Liberal democracy is under enormous pressure and its hegemony is eroded while the world is facing a general immigration crisis. This was the sentiment of Prof Mahmood Mamdani at the eighth annual Thabo Mbeki Africa Day Lecture at Unisa on 25 May 2017.

At the eighth annual Thabo Mbeki Africa Day Lecture: Sakhi Simelane (Chairperson: Unisa Council), Prof Mahmood Mamdani (Director: Makerere Institute for Social Research, Makerere University, Uganda), Thabo Mbeki (patron of the Thabo Mbeki Foundation and Unisa Chancellor) and Prof Mandla Makhanya (Principal and Vice-Chancellor, Unisa)

Mamdani, Director at the Makerere Institute for Social Research at the Makerere University in Uganda and professor at Columbia University in New York, urged Africans to create their own theories and find their own solutions to their problems instead of importing solutions from Western nations. He said Western thinking is incapable of providing Africa with fresh ideas to turn the continent around.

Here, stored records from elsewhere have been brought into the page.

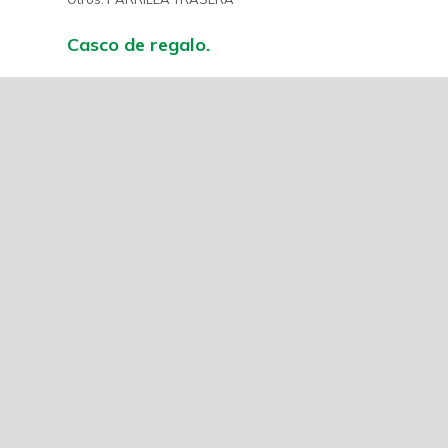
Casco de regalo.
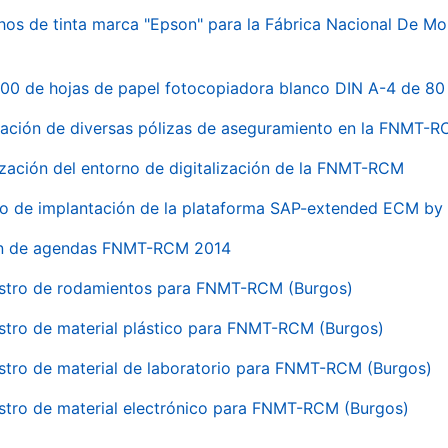
hos de tinta marca "Epson" para la Fábrica Nacional De M
00 de hojas de papel fotocopiadora blanco DIN A-4 de 80 
ación de diversas pólizas de aseguramiento en la FNMT-
ización del entorno de digitalización de la FNMT-RCM
io de implantación de la plataforma SAP-extended ECM 
ón de agendas FNMT-RCM 2014
stro de rodamientos para FNMT-RCM (Burgos)
stro de material plástico para FNMT-RCM (Burgos)
stro de material de laboratorio para FNMT-RCM (Burgos)
stro de material electrónico para FNMT-RCM (Burgos)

“We need to rethink our aspirations, not just import theory from outside; aim differently, not just higher,” he said.

Mamdani was critical about the state of politics across the world and the implications this has for Africa. He said Africans must understand the shift in the balance of power in the global space in order to reposition the continent as a formidable player in charge of its own destiny.

He argued that Africa is part of a global village and it must think differently; academics must foreground their approach to an African perspective.

He also took a swipe at South Africa, describing its immigration policy as inappropriate and blaming the government for its poor handling of violent attacks against African migrants living in the country.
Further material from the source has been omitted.